### ACTION ITEM
Go through the lines below. Copy those with "Foundation".

### INFORMATION
....
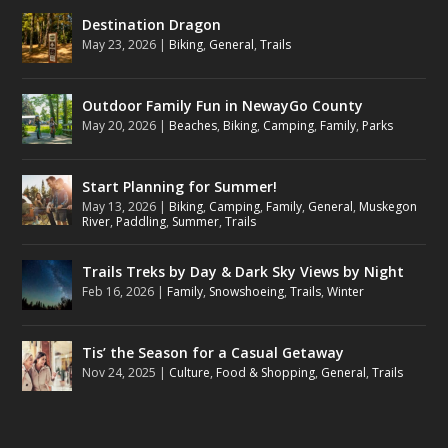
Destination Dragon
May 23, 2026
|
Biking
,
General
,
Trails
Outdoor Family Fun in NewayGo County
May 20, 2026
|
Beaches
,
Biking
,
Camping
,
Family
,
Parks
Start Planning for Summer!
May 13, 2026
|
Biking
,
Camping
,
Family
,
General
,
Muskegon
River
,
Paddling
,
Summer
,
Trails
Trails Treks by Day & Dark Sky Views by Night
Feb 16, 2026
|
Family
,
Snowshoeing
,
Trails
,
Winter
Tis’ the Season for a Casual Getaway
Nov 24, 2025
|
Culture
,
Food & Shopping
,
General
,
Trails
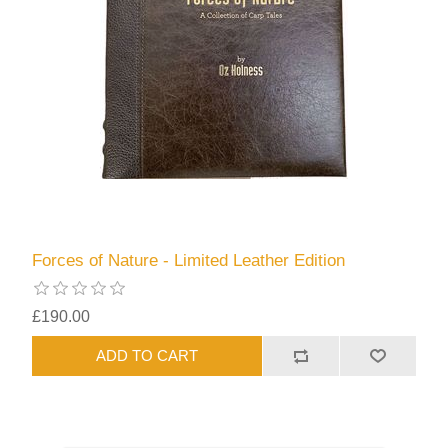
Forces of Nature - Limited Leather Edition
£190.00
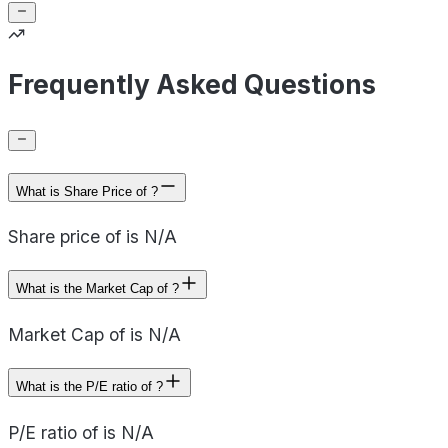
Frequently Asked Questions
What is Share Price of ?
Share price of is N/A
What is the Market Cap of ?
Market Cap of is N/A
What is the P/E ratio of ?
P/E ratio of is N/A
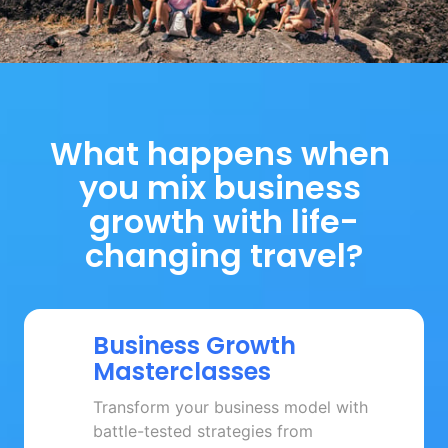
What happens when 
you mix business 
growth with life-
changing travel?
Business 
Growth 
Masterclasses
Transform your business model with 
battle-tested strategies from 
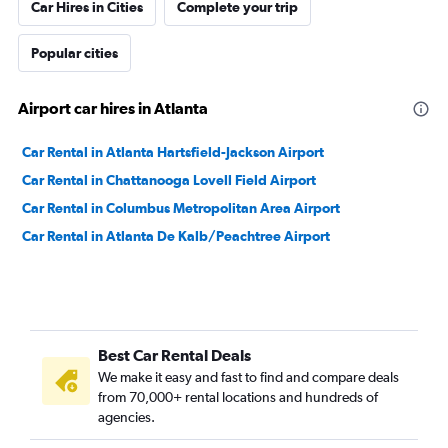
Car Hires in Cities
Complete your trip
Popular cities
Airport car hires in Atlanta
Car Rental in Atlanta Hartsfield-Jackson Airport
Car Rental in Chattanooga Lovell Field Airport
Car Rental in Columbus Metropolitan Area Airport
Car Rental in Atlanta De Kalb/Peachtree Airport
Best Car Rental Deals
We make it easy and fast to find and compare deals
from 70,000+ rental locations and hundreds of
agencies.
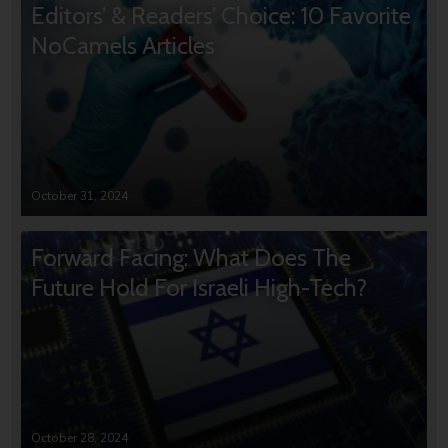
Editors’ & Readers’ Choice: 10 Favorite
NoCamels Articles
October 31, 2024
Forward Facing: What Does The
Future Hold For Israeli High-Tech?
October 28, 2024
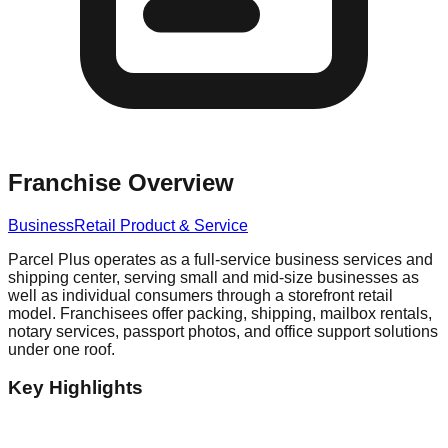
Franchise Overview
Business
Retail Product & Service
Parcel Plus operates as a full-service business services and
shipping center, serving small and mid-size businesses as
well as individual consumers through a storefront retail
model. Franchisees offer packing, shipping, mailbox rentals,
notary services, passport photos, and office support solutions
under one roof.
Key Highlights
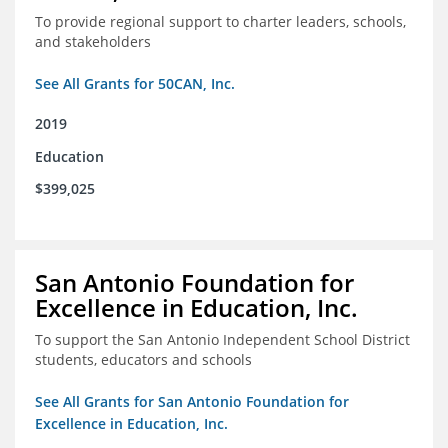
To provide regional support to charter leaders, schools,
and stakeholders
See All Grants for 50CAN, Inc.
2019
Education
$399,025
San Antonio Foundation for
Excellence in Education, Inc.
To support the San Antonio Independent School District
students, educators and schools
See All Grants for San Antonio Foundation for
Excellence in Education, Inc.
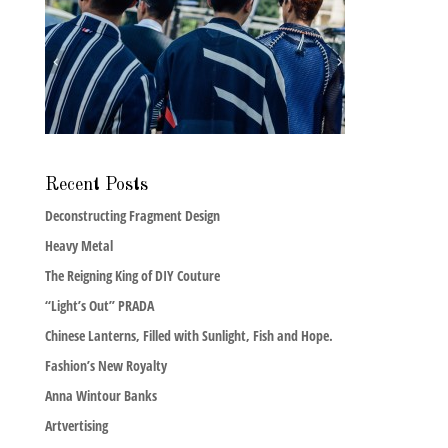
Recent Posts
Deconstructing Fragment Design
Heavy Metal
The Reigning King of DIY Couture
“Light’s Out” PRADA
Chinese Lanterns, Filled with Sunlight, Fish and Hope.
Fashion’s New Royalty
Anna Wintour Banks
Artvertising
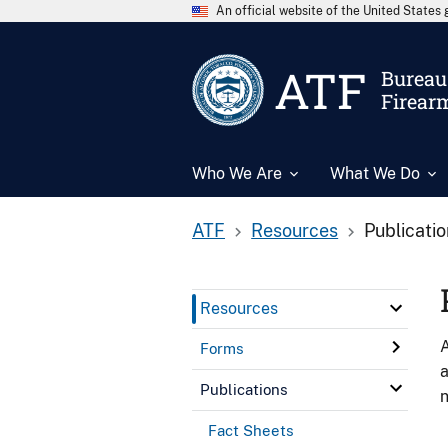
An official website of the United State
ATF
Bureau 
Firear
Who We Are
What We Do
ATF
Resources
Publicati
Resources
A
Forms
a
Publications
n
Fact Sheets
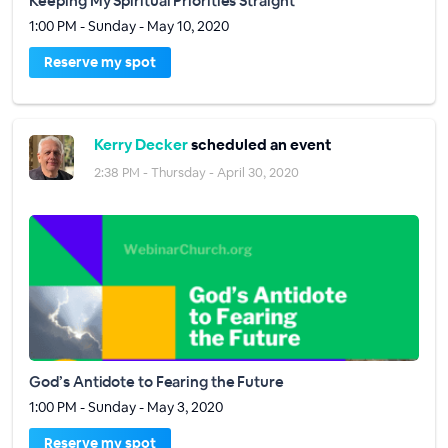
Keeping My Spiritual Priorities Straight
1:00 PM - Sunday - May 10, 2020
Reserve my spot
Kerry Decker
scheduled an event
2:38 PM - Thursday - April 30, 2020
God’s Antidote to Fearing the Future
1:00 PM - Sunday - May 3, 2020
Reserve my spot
....
### TASK RESULT
San Antonio Foundation for
See All Grants for San Antonio Foundation for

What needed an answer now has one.